TABLE 1.

Key DREAMS Bottlenecks in Namibia

Program ComponentBottlenecks
Program access
  • Limited availability of AGYW for enrollment after school let out

  • Considerable time needed to administer baseline and HIV/GBV risk forms

  • Requirement for written parental consent for almost all AGYW (aged 9–19 years) added several weeks to the preparation time for beginning activities

  • Requirement for constant Internet access and equipment to review records to identify duplicate IDs

  • Considerable time needed to develop formal agreements with colleges to allow for DREAMS recruitment reduced program access for these AGYW

Health education
  • Difficulties identifying and establishing safe spaces for peer mentoring

  • Labor-intensive tracking of attendance for funder reporting reduced time for improving program quality

  • Outdated curricula and AGYW reports that format was insufficiently engaging

  • Variable levels of prior training and facilitation experience of peer mentors who delivered sessions and mentors were often in their first professional position

  • Delayed consensus on what curriculum to use for women aged 20–24 years

Health services
  • Stock-outs of commodities during implementation

  • Challenges and considerable time to transition to implementation of AGYW-preferred community-based PrEP follow-up versus follow-up at clinics

  • Lack of Government of Namibia–finalized national PrEP implementation plan (at the time)

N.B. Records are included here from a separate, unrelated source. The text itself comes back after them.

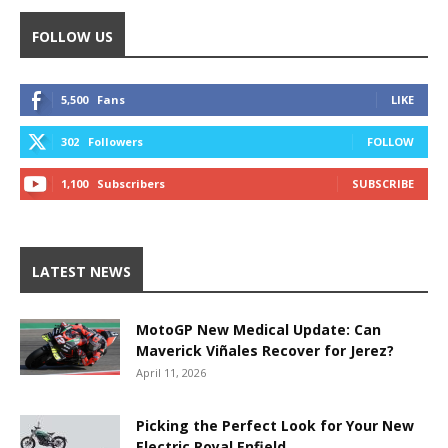
FOLLOW US
5,500
Fans
LIKE
302
Followers
FOLLOW
1,100
Subscribers
SUBSCRIBE
LATEST NEWS
MotoGP New Medical Update: Can
Maverick Viñales Recover for Jerez?
April 11, 2026
Picking the Perfect Look for Your New
Electric Royal Enfield.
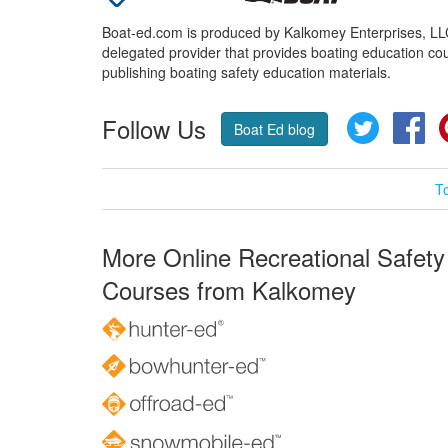
Boat-ed.com is produced by Kalkomey Enterprises, LLC.
delegated provider that provides boating education cou
publishing boating safety education materials.
Follow Us
Twitter
Fa
Boat Ed blog
T
More Online Recreational Safety
Courses from Kalkomey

  • Refusal of some schools to allow family planning services for AGYW and lack of sexual and reproductive health in school health policy

  • Lack of communication to all levels of government about DREAMS program objectives

Social services
  • Insufficient number of MoGEPESW staff to handle GBV referrals from DREAMS

  • Considerable access issue for postrape care in Namibia, which is centralized at GBV units located only at large tertiary hospitals

  • Considerable time and effort to transport AGYW to GBV units and to provide other assistance

  • Substantial staff time needed to implement psychosocial interventions and counseling for any AGYW that screened positive for GBV

  • Lack of dedicated space to provide confidential psychology counseling to AGYW

  • Abbreviations: AGYW, adolescent girls and young women; DREAMS, Determined, Resilient, Empowered, AIDS-free, Mentored, and Safe; GBV, gender-based violence; MoGEPESW, Ministry of Gender Equality, Poverty Eradication and Social Welfare; PrEP, preexposure prophylaxis.